Instrumentation

# A brief note about Pneumatic instrumentation

## Introduction

While electricity is commonly used as a medium for transferring energy across long distances, it is also used in instrumentation to transfer information. A simple 4-20 mA current “loop” uses direct current to represent a process measurement in percentage of span, such as in this example:

The transmitter senses an applied fluid pressure from the process being measured, regulates electric current in the series circuit according to its calibration (4 mA = no pressure ; 20 mA = full pressure), and the indicator (ammeter) registers this measurement on a scale calibrated to read in pressure units. If the calibrated range of the pressure transmitter is 0 to 250 PSI, then the indicator’s scale will be labeled to read from 0 to 250 PSI as well. No human operator reading that scale need worry about how the measurement gets from the process to the indicator – the 4-20 mA signal medium is transparent to the end-user as it should be.

Air pressure may be used as an alternative signaling medium to electricity. Imagine a pressure transmitter designed to output a variable air pressure according to its calibration rather than a variable electric current. Such a transmitter would have to be supplied with a source of constant pressure compressed air instead of an electric voltage, and the resulting output signal would be conveyed to the indicator via tubing instead of wires:

The indicator in this case would be a special pressure gauge, calibrated to read in units of process pressure although actuated by the pressure of clean compressed air from the transmitter instead of directly by process fluid. The most common range of air pressure for industrial pneumatic instruments is 3 to 15 PSI. An output pressure of 3 PSI represents the low end of the process measurement scale and an output pressure of 15 PSI represents the high end of the measurement scale. Applied to the previous example of a transmitter calibrated to a range of 0 to 250 PSI,
a lack of process pressure would result in the transmitter outputting a 3 PSI air signal and full process pressure would result in an air signal of 15 PSI. The face of this special “receiver” gauge would be labeled from 0 to 250 PSI, while the actual mechanism would operate on the 3 to 15 PSI range output by the transmitter.
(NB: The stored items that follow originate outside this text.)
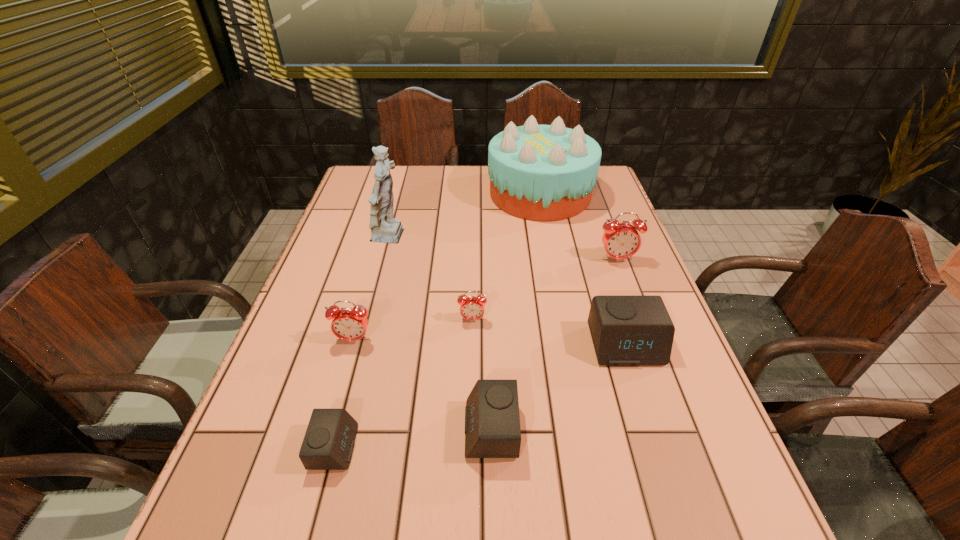 This screenshot has width=960, height=540. What are the coordinates of `the second farthest alarm clock` in the screenshot? It's located at (471, 308).

Find the location of a particular element. Image resolution: width=960 pixels, height=540 pixels. the fifth nearest object is located at coordinates (471, 308).

I want to click on the second smallest black alarm clock, so click(x=492, y=421).

Locate an element on the screen. the smallest black alarm clock is located at coordinates (328, 444).

Find the location of a particular element. the shortest alarm clock is located at coordinates (328, 444).

You are a GUI agent. You are given a task and a screenshot of the screen. Output one action in this format:
    pyautogui.click(x=<x>, y=<y>)
    Task: Click on the free space located on the front-facing side of the figurine
    
    Given the screenshot: What is the action you would take?
    pyautogui.click(x=450, y=238)

What are the coordinates of `free point located on the front of the seventh shortest object` in the screenshot? It's located at (552, 256).

What are the coordinates of `free space located on the face of the rightmost red alarm clock` in the screenshot? It's located at (661, 379).

At what (x,y) coordinates should I click in order to perform the action: click on vacant space situated on the face of the leftmost red alarm clock. Please return your answer as a coordinate pair (x, y). Image resolution: width=960 pixels, height=540 pixels. Looking at the image, I should click on (343, 380).

The width and height of the screenshot is (960, 540). Find the location of `free space located on the front-facing side of the rightmost black alarm clock`. free space located on the front-facing side of the rightmost black alarm clock is located at coordinates (686, 535). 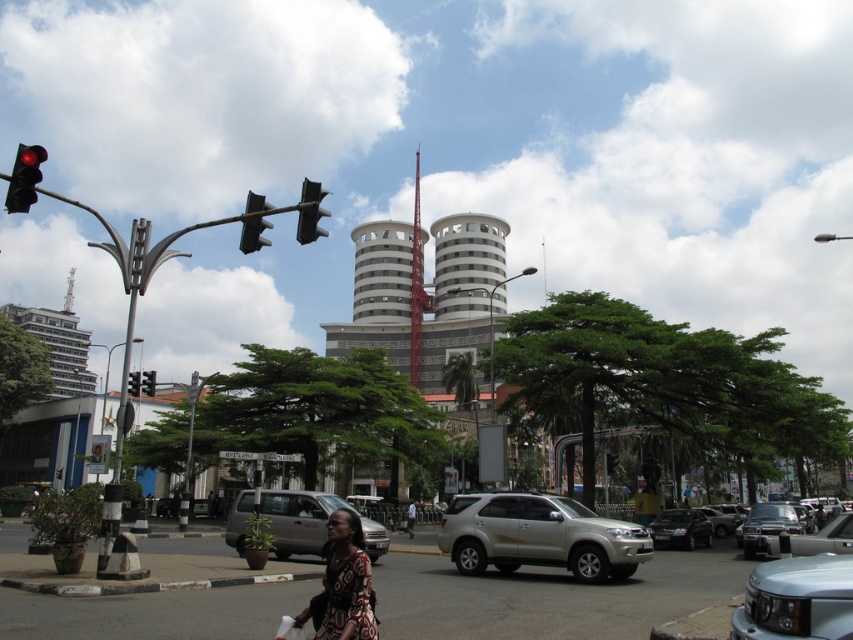 Who is higher up, metallic traffic light at upper center or matte black traffic light at upper left?

metallic traffic light at upper center is above.

Describe the element at coordinates (310, 212) in the screenshot. This screenshot has height=640, width=853. I see `metallic traffic light at upper center` at that location.

Where is `metallic traffic light at upper center`? This screenshot has width=853, height=640. metallic traffic light at upper center is located at coordinates (310, 212).

I want to click on white textured building at center, so click(x=381, y=272).

Is white textured building at center behind brown textured dress at center?

Yes.

Where is `white textured building at center`? The image size is (853, 640). white textured building at center is located at coordinates (381, 272).

Does silver metallic van at center have a smaller size compared to matte black traffic light at upper left?

Correct, silver metallic van at center occupies less space than matte black traffic light at upper left.

Describe the element at coordinates (299, 518) in the screenshot. I see `silver metallic van at center` at that location.

Where is `silver metallic van at center`? The image size is (853, 640). silver metallic van at center is located at coordinates (299, 518). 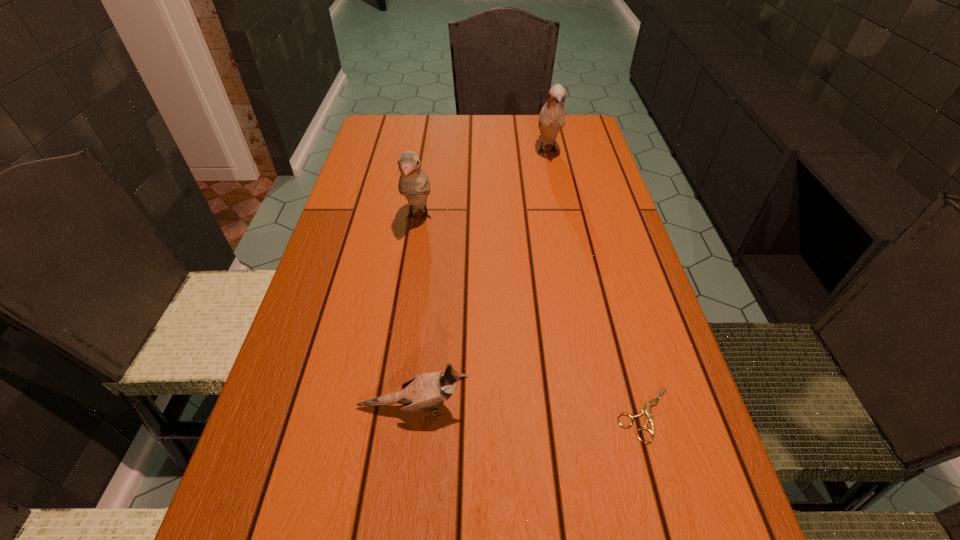 The width and height of the screenshot is (960, 540). In order to click on vacant point located between the third nearest object and the shears in this screenshot , I will do pyautogui.click(x=532, y=316).

Find the location of `free point between the nearest bird and the third nearest object`. free point between the nearest bird and the third nearest object is located at coordinates (416, 313).

You are a GUI agent. You are given a task and a screenshot of the screen. Output one action in this format:
    pyautogui.click(x=<x>, y=<y>)
    Task: Click on the vacant space in between the shears and the third tallest object
    
    Given the screenshot: What is the action you would take?
    pyautogui.click(x=529, y=411)

The width and height of the screenshot is (960, 540). I want to click on empty space that is in between the rightmost bird and the second nearest bird, so click(483, 185).

I want to click on free space between the farthest bird and the third tallest object, so click(481, 280).

In order to click on vacant region between the shortest object and the third tallest object in this screenshot , I will do `click(529, 411)`.

This screenshot has width=960, height=540. Find the location of `free space between the farthest bird and the shears`. free space between the farthest bird and the shears is located at coordinates (596, 283).

This screenshot has width=960, height=540. Identify the location of free space between the farthest bird and the second shortest object. (481, 280).

This screenshot has width=960, height=540. Identify the location of free space between the second nearest bird and the farthest object. (483, 185).

Identify which object is located as the third nearest to the rightmost bird. Please provide its 2D coordinates. Your answer should be formatted as a tuple, i.e. [(x, y)], where the tuple contains the x and y coordinates of a point satisfying the conditions above.

[(424, 392)] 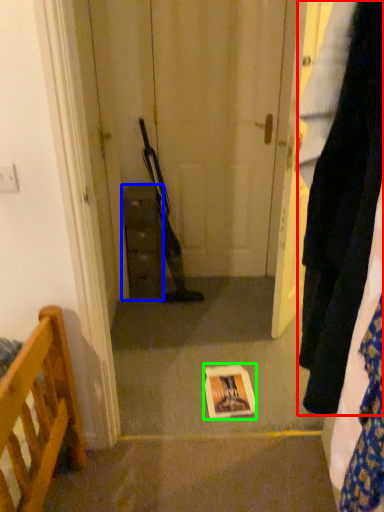 Question: Which is nearer to the clothing (highlighted by a red box)? cabinetry (highlighted by a blue box) or copy (highlighted by a green box).

Choices:
 (A) cabinetry
 (B) copy

Answer: (B) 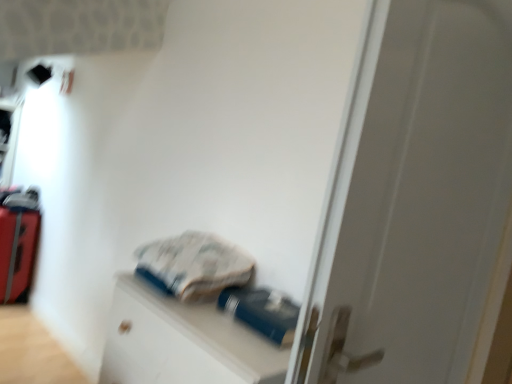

As with the 4-20 mA loop, the end-user need not know how the information gets transmitted from the process to the indicator. The 3-15 PSI signal medium is once again transparent to the operator.

Typically, a 3 PSI pressure value represents 0% of scale, a 15 PSI pressure value represents 100% of scale, and any pressure value in between 3 and 15 PSI represents a commensurate percentage in between 0% and 100%. The following table shows the corresponding current and percentage values for each 25% increment between 0% and 100%. Every instrument technician tasked with maintaining 3-15 PSI pneumatic instruments commits these values to memory, because they are referenced so often:

Pneumatic temperature, flow, and level control systems have all been manufactured to use the same principle of 3-15 PSI air pressure signaling. In each case, the transmitter and controller are both supplied clean compressed air at some modest pressure (20 to 25 PSI, usually) and the instrument signals travel via tubing. The following illustrations show what some of these applications look like:

Instruments operating on compressed air, and process measurement signals transmitted as air pressures through long runs of metal tubing, was the norm for industrial instrumentation prior to the advent of reliable electronic instruments. In honor of this paradigm, instrument technicians were often referred to as instrument mechanics, for these air-powered devices were mechanically complex and in frequent need of adjustment to maintain high accuracy.